Приходил с работы отец, садился за пианино. Пианино называется «Красный Октябрь», оно одето в серый льняной чехол. Отец приподнимает чехол, открывает ему пасть, полную белых и черных зубов, пробегает по ним руками. Здорово. Я хочу играть как отец, но понимаю, что это невозможно – руки у меня в два раза меньше, и я еле-еле достаю до клавиатуры носом. Единственная пьеса, которую я могу исполнять, – «Гроза». Для этого надо положить много книжек на стул – для высоты, потом на них забраться, открыть тяжеленную черную крышку. Пьеса «Гроза» – импровизационная, я придумал ее сам. Клавиши справа от меня – самые высокие – изображают молнию, клавиши слева – низкие – гром. Все что посередине, между ними, – это, видимо, дождь и вообще течение жизни. Я недоволен своим исполнительским мастерством, поэтому играю пьесу «Гроза» сам для себя, днем, когда никого нет дома и никто не слышит (няня не в счет, ей неинтересно). Приходила подружка со двора – Оля. Оля старше меня года на два, няня ругается, говорит, что она шалашовка. Не знаю такого слова, проникаюсь уважением. Оля показывает мне, как играть на пианино собачий вальс. Мне не нравится – там все время по черным, противно. И вообще отец играет лучше. Собачий вальс не пошел.

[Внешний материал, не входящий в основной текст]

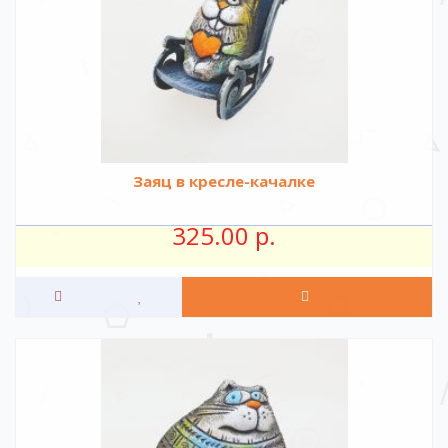
Заяц в кресле-качалке
325.00 р.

На пианино стоит телевизор, он называется КВН. Маленький серый его экранчик прикрыт выпуклой линзой, в которую налита вода. Страшно интересно! Линзу можно выдвигать вперед, и тогда экранчик кажется больше и больше, пока края его не начинают совсем расплываться. Вечером начинается передача – программа пока одна, но говорят, что скоро сделают вторую. На экране крутится телебашня – ее показывают изнутри, снизу вверх, она вся прозрачная и сделанная из палочек, хор поет непонятную белиберду: «Москва, ты самая какая-то красавица, бесконечная родимая земля, и неба синего нарядного красавица звезды алые Московского Кремля!» Сложение большого количества мужских и женских голосов звучит удивительно нехорошо. Долго после этого не любил хор вообще, пока уже лет в пятнадцать не услышал, как он на самом деле должен звучать: на пластинке Гордона Дженкинса. (Оказывается, нехорошо – это когда все поголовно мужчины и женщины поют с партийной интонацией и при этом не очень чисто.) Все остальные звуки, которые издавал КВН, были гораздо приятнее: песенка перед детской передачей («Начинаем, начинаем, начинаем передачу для ребят, в это время все ребята, все ребята к телевизорам спешат. Вы слышите, друзья, часы стучат, не будем больше ждать – начинаем передачу для ребят!»). Передача идет каждый вечер, мне ее включают в обязательном порядке. Там тетя Валя и два кукольных мальчика: Шустрик и Мямлик. Песенка нравится больше, чем сама передача – они говорят какую-то ерунду. Еще перед футболом духовой оркестр играет восхитительный футбольный марш (до сих пор хочу узнать имя автора – действительно отличный марш!). А еще по телевизору все время перерывы (естественно, почти все программы идут в живой трансляции, и надо перетащить камеру из одной студии в другую). В этот момент на экране появляется мультяшный человечек, его зовут Тритатушкин, у него в руках ведро краски и кисть, он пишет на экране слово «Перерыв» и при этом поет песню: «Тритатушкин, тритата, перерывчик, тритата!»